Her hand fell to her side, slapping against her leg right below the hem of her white sundress. But she didn't look disappointed. "Yes," she breathed. "I figured you'd say that."

Spinning around, Olivia made her way across the ballroom to the large curved windows. Every step reverberated throughout the space. When she reached the window, she wiped at the sill, presumably removing a handful of dust before propping herself on the ledge.

She opened up the little journal she found in the library and cleared her throat.

"Liv," I cut in. "You can just keep the journal. You don't need to read it right now."

She shut the book with unnecessary force and whipped her head up, glaring at me. "Could you try, for just once, to not ruin my fun? It won't be the same reading it at home." She glanced wistfully around the ballroom before poking her nose against the glass window pane. It was cloudy from years of weather, and I wondered if she could even see out of it.

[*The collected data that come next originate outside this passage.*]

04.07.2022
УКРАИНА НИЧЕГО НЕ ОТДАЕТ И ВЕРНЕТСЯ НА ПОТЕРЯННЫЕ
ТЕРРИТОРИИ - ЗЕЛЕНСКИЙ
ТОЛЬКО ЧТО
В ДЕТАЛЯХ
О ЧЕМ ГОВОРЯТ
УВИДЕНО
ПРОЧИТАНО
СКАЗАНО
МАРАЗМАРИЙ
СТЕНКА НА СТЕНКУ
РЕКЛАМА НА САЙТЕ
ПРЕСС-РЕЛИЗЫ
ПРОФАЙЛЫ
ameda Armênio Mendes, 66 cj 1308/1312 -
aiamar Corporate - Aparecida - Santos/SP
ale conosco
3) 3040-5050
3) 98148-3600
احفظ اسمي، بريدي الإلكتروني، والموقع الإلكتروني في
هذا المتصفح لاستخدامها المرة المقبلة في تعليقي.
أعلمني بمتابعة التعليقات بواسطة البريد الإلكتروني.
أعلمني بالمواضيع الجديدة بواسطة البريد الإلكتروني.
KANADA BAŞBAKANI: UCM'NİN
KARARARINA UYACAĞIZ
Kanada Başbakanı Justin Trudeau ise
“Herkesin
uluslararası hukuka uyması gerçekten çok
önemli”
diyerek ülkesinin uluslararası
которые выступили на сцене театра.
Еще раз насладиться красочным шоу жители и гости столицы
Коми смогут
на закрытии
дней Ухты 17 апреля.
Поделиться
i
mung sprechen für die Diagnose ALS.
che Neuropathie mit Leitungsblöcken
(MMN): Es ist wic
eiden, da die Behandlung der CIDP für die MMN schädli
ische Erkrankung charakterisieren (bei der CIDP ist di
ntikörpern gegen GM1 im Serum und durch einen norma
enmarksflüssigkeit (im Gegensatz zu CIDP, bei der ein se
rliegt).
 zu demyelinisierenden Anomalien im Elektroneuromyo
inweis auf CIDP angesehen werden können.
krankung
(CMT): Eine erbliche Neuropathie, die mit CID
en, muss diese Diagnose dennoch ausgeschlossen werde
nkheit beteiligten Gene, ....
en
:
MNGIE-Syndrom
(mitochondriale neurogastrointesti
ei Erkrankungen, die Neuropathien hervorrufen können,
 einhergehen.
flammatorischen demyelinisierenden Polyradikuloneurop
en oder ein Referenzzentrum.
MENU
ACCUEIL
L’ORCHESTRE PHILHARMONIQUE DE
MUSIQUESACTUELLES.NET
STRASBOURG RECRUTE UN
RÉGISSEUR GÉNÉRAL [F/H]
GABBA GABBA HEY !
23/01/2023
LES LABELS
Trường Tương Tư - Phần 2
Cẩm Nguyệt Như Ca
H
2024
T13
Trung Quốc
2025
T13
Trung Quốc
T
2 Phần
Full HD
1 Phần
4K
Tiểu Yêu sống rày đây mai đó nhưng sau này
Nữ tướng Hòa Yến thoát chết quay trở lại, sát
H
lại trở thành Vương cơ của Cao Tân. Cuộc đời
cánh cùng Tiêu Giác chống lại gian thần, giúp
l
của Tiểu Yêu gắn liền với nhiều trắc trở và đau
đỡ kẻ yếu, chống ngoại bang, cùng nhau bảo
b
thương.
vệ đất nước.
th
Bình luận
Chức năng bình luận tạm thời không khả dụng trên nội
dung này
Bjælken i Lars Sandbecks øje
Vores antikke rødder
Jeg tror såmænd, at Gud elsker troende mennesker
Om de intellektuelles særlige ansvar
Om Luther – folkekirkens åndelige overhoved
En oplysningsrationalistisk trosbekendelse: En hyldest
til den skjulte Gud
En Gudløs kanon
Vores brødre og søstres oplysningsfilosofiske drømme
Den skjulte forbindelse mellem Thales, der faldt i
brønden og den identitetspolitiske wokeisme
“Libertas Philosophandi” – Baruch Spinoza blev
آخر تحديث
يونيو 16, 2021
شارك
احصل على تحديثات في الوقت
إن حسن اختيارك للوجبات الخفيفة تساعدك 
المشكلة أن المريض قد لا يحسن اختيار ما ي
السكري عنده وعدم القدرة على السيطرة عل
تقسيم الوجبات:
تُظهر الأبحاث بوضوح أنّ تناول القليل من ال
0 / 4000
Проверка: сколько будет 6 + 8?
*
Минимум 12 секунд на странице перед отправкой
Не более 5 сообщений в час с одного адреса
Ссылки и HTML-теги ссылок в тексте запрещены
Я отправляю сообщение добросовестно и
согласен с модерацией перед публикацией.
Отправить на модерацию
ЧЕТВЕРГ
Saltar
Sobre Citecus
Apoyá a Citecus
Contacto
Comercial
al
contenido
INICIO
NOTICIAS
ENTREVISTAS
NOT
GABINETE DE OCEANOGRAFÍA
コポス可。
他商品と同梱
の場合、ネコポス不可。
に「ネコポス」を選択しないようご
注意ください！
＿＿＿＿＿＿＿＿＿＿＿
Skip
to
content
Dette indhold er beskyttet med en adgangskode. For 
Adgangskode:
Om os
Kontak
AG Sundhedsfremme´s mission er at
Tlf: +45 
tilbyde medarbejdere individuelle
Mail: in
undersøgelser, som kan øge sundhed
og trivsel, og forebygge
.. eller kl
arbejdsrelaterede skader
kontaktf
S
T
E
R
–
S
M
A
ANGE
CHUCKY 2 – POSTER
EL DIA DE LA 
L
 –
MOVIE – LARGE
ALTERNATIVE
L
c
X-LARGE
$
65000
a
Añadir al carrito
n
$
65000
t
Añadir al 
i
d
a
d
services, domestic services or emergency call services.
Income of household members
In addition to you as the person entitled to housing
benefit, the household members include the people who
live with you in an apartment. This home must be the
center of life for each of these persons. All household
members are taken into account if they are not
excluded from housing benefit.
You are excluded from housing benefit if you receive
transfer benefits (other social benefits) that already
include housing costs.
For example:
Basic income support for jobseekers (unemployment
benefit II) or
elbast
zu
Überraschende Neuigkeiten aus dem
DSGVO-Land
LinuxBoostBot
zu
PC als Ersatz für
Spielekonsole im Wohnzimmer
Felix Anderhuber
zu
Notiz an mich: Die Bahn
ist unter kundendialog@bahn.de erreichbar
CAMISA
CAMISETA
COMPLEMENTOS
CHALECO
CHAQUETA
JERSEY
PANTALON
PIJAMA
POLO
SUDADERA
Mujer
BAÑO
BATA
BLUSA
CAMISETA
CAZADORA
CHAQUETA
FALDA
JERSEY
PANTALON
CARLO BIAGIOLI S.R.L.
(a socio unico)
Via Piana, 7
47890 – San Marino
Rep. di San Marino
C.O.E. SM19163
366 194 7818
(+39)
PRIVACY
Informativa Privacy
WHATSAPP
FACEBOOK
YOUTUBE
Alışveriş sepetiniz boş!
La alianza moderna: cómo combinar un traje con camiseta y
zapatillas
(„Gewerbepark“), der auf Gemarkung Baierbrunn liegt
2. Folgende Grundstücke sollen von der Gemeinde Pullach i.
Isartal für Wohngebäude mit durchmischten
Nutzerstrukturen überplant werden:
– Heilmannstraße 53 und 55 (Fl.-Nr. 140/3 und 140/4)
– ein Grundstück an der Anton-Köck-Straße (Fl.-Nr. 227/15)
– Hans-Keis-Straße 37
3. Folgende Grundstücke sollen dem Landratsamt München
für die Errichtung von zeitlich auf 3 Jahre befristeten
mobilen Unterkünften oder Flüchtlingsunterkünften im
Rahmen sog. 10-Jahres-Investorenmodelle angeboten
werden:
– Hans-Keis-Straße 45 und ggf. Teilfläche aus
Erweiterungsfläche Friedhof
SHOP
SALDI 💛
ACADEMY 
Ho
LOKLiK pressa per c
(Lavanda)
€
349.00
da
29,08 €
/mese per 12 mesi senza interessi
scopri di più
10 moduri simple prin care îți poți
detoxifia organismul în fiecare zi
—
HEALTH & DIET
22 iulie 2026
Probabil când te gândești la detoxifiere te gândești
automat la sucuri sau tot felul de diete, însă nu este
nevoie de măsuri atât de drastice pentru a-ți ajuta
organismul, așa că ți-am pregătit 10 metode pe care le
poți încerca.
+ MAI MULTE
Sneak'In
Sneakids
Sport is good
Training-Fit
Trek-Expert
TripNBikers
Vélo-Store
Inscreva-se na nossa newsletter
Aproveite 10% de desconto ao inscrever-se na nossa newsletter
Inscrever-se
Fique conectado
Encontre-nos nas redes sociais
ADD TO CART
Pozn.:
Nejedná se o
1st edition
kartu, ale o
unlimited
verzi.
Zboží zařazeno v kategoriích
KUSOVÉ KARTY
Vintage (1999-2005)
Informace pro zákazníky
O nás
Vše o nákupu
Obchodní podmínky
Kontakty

I sighed. As much grief as she gave me, I hated disappointing her like that. I'd disappointed her a million times before, which was why we finally decided to just stop—just stop our marriage since I never made her happy. But I wanted to. I really did.

"Okay, Liv," I said, softening my tone. "Go ahead."

With a little smile, she glanced down again, carefully opening the journal.

"June 1868. Simon and Sawyer Pearce are really only good for one thing. And this is the fact that their mother, the ravishing Lady Farrington, is secretly the most famous woman in London. Do not tell diary, but my mother tells me she is the one and only Madame Mischief."